Saturday, April 26, 2014

The Song of the Snapdragon

My Uncle Van was a farmer, my Aunt Freda a gardner. They lived in a large farmhouse in the middle of acres and acres of almond and avocado trees in the fertile mid-section of California. Before you could even enter Freda and Van’s house, you had to walk past Freda's large (well…it seemed large to 4 year old me) flower garden. I always had to linger, I was just all enough to peek over the low white picket fence surrounding the garden area. And how could you walk past without admiring the vivid red and yellow tulips and the bright purple iris? But my favorite flowers stood in tall stalks at the back of the garden. After asking permission, I would carefully walk past the rows of lower, lesser blooms to the tall, willowy stalks of Snapdragons. Their red and yellow mouths had begun calling to me as soon as we drove down the lane toward Freda and Van’s home. Perhaps it was because they were the only flowers that I was allowed to pick. Perhaps it was their tender smiling faces or perhaps it was their sweet songs of happiness, sung to me at dusk in Freda’s garden. Snapdragons became forevermore my favorite flower. Freda grew a wide variety…bearded ones with gaping, toothless smiles; taller stalks with faces that peered into mine, supported by strings of cotton twine; shorter multi-colored ones, I loved them all. 

All of that Snapdragon love has not given me green thumbs, that is certain. Every year, I faithfully plant them…every year they grow…but none of my cultivating skills have produced the fabulous display like Freda’s garden. 

My snapdragons have, however, produced some memorable moments. One spring I planted some shorter stalks in a pot just outside the sliding glass door. I thought they would provide sweet music to me as I adjusted to single life (this was before I met and married Robert). I came home from work one day to find that grandchildren had visited while I was away….the flower pot was empty and all of the snapdragons were strewn about the uneven brick patio and dried to perfection in the Arizona sun. I stopped short of being mad- reminding myself that my grandchildren who were a part of me loved the flowers I loved. A few weeks later, after several days of rain, I discovered tiny green snapdragon stalks growing up from between the bricks of the patio. A gentle reminder that even on hard days, God will send Snapdragons to sing to me. 

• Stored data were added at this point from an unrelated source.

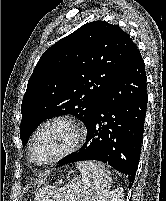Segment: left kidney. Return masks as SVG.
Listing matches in <instances>:
<instances>
[{"label": "left kidney", "mask_w": 166, "mask_h": 201, "mask_svg": "<svg viewBox=\"0 0 166 201\" xmlns=\"http://www.w3.org/2000/svg\"><path fill=\"white\" fill-rule=\"evenodd\" d=\"M124 191L123 188H117L108 194H106L101 201H124Z\"/></svg>", "instance_id": "left-kidney-1"}]
</instances>
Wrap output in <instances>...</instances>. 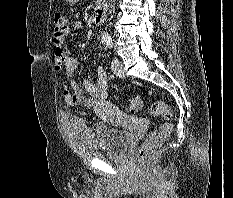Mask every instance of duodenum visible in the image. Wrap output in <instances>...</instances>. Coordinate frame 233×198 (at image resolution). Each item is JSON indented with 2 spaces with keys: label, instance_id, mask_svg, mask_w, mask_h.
Here are the masks:
<instances>
[{
  "label": "duodenum",
  "instance_id": "410a0bca",
  "mask_svg": "<svg viewBox=\"0 0 233 198\" xmlns=\"http://www.w3.org/2000/svg\"><path fill=\"white\" fill-rule=\"evenodd\" d=\"M107 10L108 6L106 3L99 4L92 15V22L94 24L102 23L106 18Z\"/></svg>",
  "mask_w": 233,
  "mask_h": 198
}]
</instances>
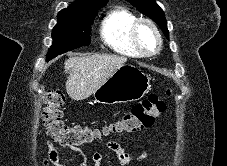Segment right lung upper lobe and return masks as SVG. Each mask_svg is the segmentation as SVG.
Returning a JSON list of instances; mask_svg holds the SVG:
<instances>
[{"mask_svg":"<svg viewBox=\"0 0 227 166\" xmlns=\"http://www.w3.org/2000/svg\"><path fill=\"white\" fill-rule=\"evenodd\" d=\"M108 0H79L68 8L61 10L58 14H72L83 12L88 9L97 8L100 5L106 4Z\"/></svg>","mask_w":227,"mask_h":166,"instance_id":"1","label":"right lung upper lobe"}]
</instances>
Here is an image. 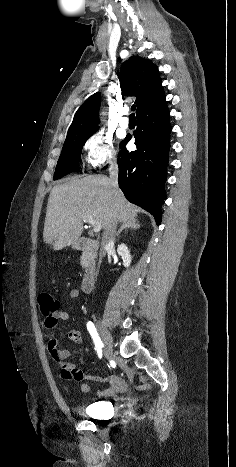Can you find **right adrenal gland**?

Now I am adjusting again to the new and singular life of widowhood. The new yard and garden are a work in progress. Mostly, they’re a work. Lots of it. "The snapdragons can wait until it’s complete", I think, "the crowning touch". There are oleanders and ruella to trim. And weeds to pull. Ugg. Lots of weeds. I did the front yard…HOA, you know. But the back yard I left for another day. Most days are too busy. Some too hard. And some days I just don’t like doing more hard things like pulling weeds. But weeds grow anyway (why, weeds, why?). And hard things have to be done. So on a Friday afternoon, driving home from work, I made myself a promise that I would do that hard thing and pull the back yard weeds. And pull them I did. Thorns poked my fingers through my leather gloves, one weed was so thick and tall I nearly fell over as I pulled it loose from the ground. I think the weeds nearly won…I weeded one section, turned around to survey my work and discovered that more had grown where I had just been (really! I think that happened!). But as I worked my way around to the fence, I heard a familiar song. There, in the sharp rock along the fence grew a fat Snapdragon plant, the deep pink blossoms (my favorite shade of pink, too!) calling my name and cheering me on. I know where they came from. There were planted by a Miracle…because He knew that amid all the hard things in life, Snapdragons would sing songs of happiness and make me smile. 


1 comment:

  1. I love that snapdragons sing to you too! And I have carried on many fanciful conversations with them over the years....I need to get some planted here in AZ - Thanks for sharing your tender mercy, sweet friend.